In the beginning, since the budget is sufficient, the scheduling agent tries to allocate TW nodes even though they cost more than EC2 node. In the 2nd scheduling iteration, there are 460 tasks still remaining, and the agent attempts to allocate 180 TW nodes and 280 EC2 nodes to finish all tasks as soon as possible within the available budget. If TW and EC2 could provide the requested nodes, all the tasks would be completed by next iteration. However, since the maximum available TW node is only 25, it allocates these 25 TW nodes and estimates that a completion time of 7.2 iterations. The agent then decides on the number of EC2 workers to be used based on the estimated rounds.
In case of the EC2, it takes around 1 minutes to launch (from the start of virtual machine to ready state for consuming tasks), and as a results, by the 4th iteration the cost per task for EC2 increases. At this point, the scheduling agent decides to decrease the number of TW nodes, what are expensive, and instead, decides to increase the number of EC2 nodes using the available budget. By the 9th iteration, 22 tasks are still remaining. The scheduling agent now decides to release 78 EC2 nodes because they will not have jobs to execute. The reason why the remaining jobs have not completed at the 10th iteration (i.e., 10 minutes) even though there are 22 nodes still working is that there was an unexplainable decrease in EC2 performance during our experiments. The variations in the cost per task in Figure (b) are because the task completions are not uniformly distributed across the time intervals. Since the cost per interval is fixed (defined by AWS) the cost per tasks varies, depending on the number of task completed in a particular time interval.
Figure (c) shows the used budget over time. It shows all the tasks were completed within the budget and took around 13 minutes.
This figure shows a comparison of execution time and used budget with/without the CometCloud scheduling agent. In the case where only EC2 nodes are used, when the number of EC2 nodes is decreased from 100 to 50 and 25, the execution time increases and the budget used decreases as shown (a) and (b). Comparing the same number of EC2 and TW nodes (25 EC2 and 25 TW), the execution time for 25 TW nodes is approximately half that for 25 EC2 nodes, however the costs for 25 TW nodes is significantly more than that for 25 EC2 nodes. When the CometCloud autonomic scheduling agent is used, the execution time is close to that obtained using 25 TW nodes, but the cost is much smaller and the tasks complete within the budget. The reason why the execution time in this case is larger than that for 100 EC2 node case is as follows: the cost peaks at time = 11 mins as seen in Figure (b), and this causes the autonomic scheduler to reduce the number of EC2 nodes to approximately 20 (see Figure (a)), causing the execution time to increase.
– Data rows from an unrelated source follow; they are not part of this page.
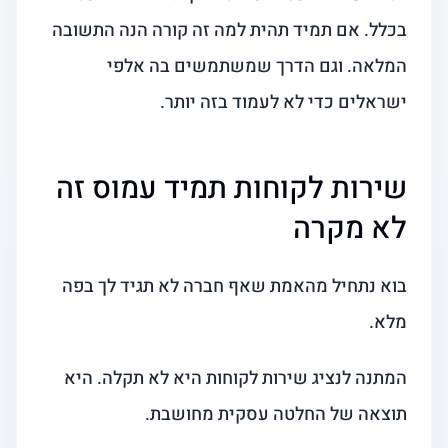
בכלל. אם תמיד תהית למה זה קורה הנה התשובה
המלאה. וגם הדרך שמשתמשים בה אלפי
ישראלים כדי לא לעמוד בזה יותר.
שירות לקוחות תמיד עמוס זה
לא מקרה
בוא נתחיל מהאמת שאף חברה לא תגיד לך בפה
מלא.
המתנה לנציג שירות לקוחות היא לא תקלה. היא
תוצאה של החלטה עסקית מחושבת.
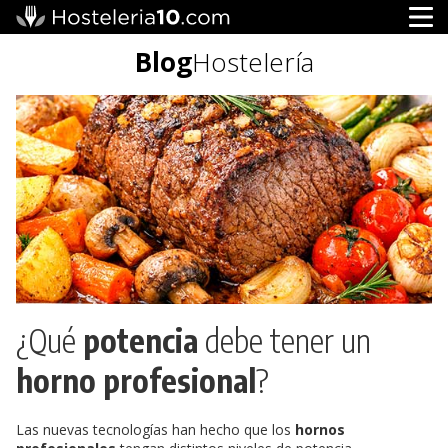
Blog
Hostelería
¿Qué
potencia
debe tener un
horno profesional
?
Las nuevas tecnologías han hecho que los
hornos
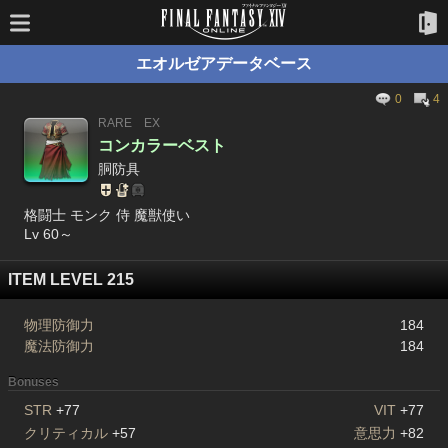
エオルゼアデータベース
0
4
RARE
EX
コンカラーベスト
胴防具
格闘士 モンク 侍 魔獣使い
Lv 60～
ITEM LEVEL 215
物理防御力
184
魔法防御力
184
Bonuses
STR
+77
VIT
+77
クリティカル
+57
意思力
+82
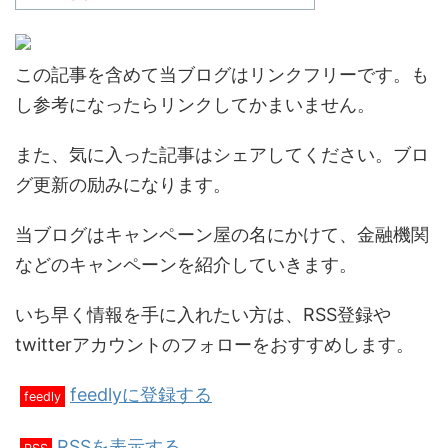
この記事を含めて当ブログはリンクフリーです。も
し参考になったらリンクしてかまいません。
また、気に入った記事はシェアしてください。ブロ
グ更新の励みになります。
当ブログはキャンペーン屋の名にかけて、金融機関
などのキャンペーンを紹介していきます。
いち早く情報を手に入れたい方は、RSS登録や
twitterアカウントのフォローをおすすめします。
feedlyに登録する
feedly
RSSを表示する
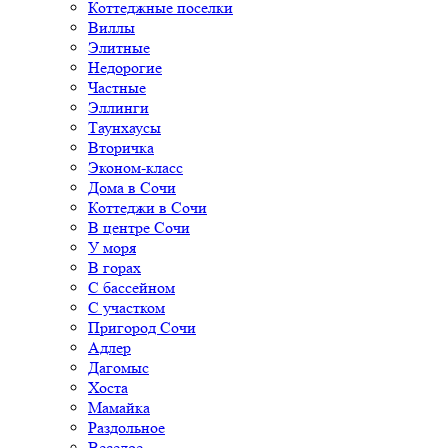
Коттеджные поселки
Виллы
Элитные
Недорогие
Частные
Эллинги
Таунхаусы
Вторичка
Эконом-класс
Дома в Сочи
Коттеджи в Сочи
В центре Сочи
У моря
В горах
С бассейном
С участком
Пригород Сочи
Адлер
Дагомыс
Хоста
Мамайка
Раздольное
Веселое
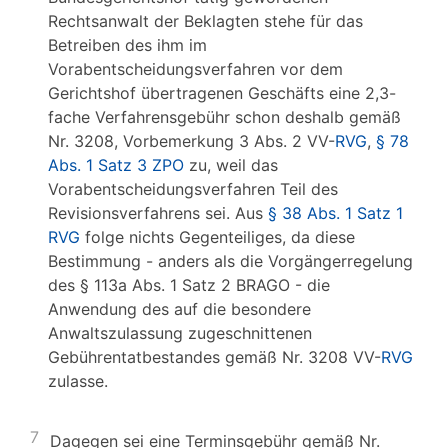
Rechtsanwalt der Beklagten stehe für das
Betreiben des ihm im
Vorabentscheidungsverfahren vor dem
Gerichtshof übertragenen Geschäfts eine 2,3-
fache Verfahrensgebühr schon deshalb gemäß
Nr. 3208, Vorbemerkung 3 Abs. 2 VV-
RVG
,
§ 78
Abs. 1 Satz 3 ZPO
zu, weil das
Vorabentscheidungsverfahren Teil des
Revisionsverfahrens sei. Aus
§ 38 Abs. 1 Satz 1
RVG
folge nichts Gegenteiliges, da diese
Bestimmung - anders als die Vorgängerregelung
des § 113a Abs. 1 Satz 2 BRAGO - die
Anwendung des auf die besondere
Anwaltszulassung zugeschnittenen
Gebührentatbestandes gemäß Nr. 3208 VV-
RVG
zulasse.
7
Dagegen sei eine Terminsgebühr gemäß Nr.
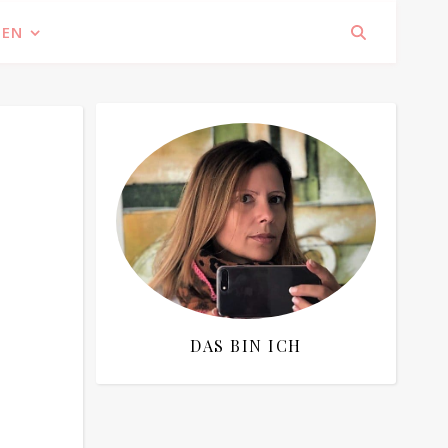
IEN
DAS BIN ICH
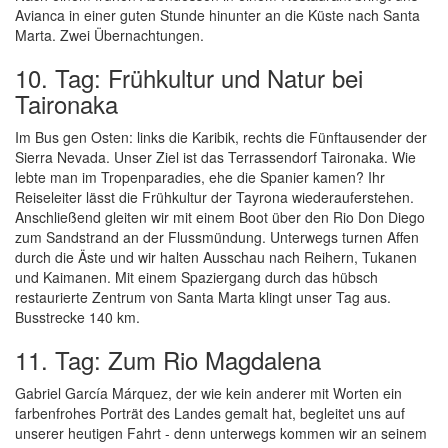
Avianca in einer guten Stunde hinunter an die Küste nach Santa
Marta. Zwei Übernachtungen.
10. Tag: Frühkultur und Natur bei
Taironaka
Im Bus gen Osten: links die Karibik, rechts die Fünftausender der
Sierra Nevada. Unser Ziel ist das Terrassendorf Taironaka. Wie
lebte man im Tropenparadies, ehe die Spanier kamen? Ihr
Reiseleiter lässt die Frühkultur der Tayrona wiederauferstehen.
Anschließend gleiten wir mit einem Boot über den Rio Don Diego
zum Sandstrand an der Flussmündung. Unterwegs turnen Affen
durch die Äste und wir halten Ausschau nach Reihern, Tukanen
und Kaimanen. Mit einem Spaziergang durch das hübsch
restaurierte Zentrum von Santa Marta klingt unser Tag aus.
Busstrecke 140 km.
11. Tag: Zum Rio Magdalena
Gabriel García Márquez, der wie kein anderer mit Worten ein
farbenfrohes Porträt des Landes gemalt hat, begleitet uns auf
unserer heutigen Fahrt - denn unterwegs kommen wir an seinem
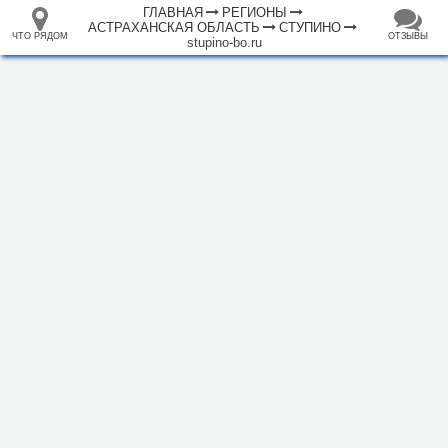
ГЛАВНАЯ
РЕГИОНЫ
АСТРАХАНСКАЯ ОБЛАСТЬ
СТУПИНО
ЧТО РЯДОМ
ОТЗЫВЫ
stupino-bo.ru
⤢
ЧТО
+
33.105265
68.973718
РЯДОМ
База отдыха Ступинская
–
Инфраструктура
Автозаправочная станция (1)
Гостевой дом (1)
Исторические объекты
Природные объекты
Пляж (7)
2 км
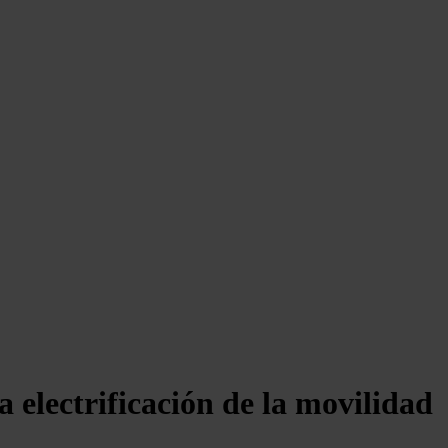
 electrificación de la movilidad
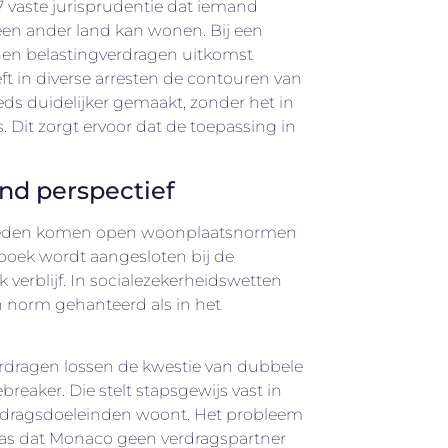
7 vaste jurisprudentie dat iemand
 een ander land kan wonen. Bij een
en belastingverdragen uitkomst
t in diverse arresten de contouren van
ds duidelijker gemaakt, zonder het in
. Dit zorgt ervoor dat de toepassing in
nd perspectief
bieden komen open woonplaatsnormen
tboek wordt aangesloten bij de
 verblijf. In socialezekerheidswetten
n norm gehanteerd als in het
erdragen lossen de kwestie van dubbele
reaker. Die stelt stapsgewijs vast in
rdragsdoeleinden woont. Het probleem
was dat Monaco geen verdragspartner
An interesting observation from the plots is that if you don’t have any limits on the number of EC2 nodes used, then a better solution is to allocate as many EC2 nodes as you can. However, if you only have limited number of EC2 nodes and want to be guaranteed that your job is completed within a limited budget, then the autonomic scheduling approach achieves an acceptable tradeoff. Since different cloud service will have different performance and cost profiles, the scheduling agent will have to use historical data and more complex models to compute schedules, as we extend CometCloud to include other service providers.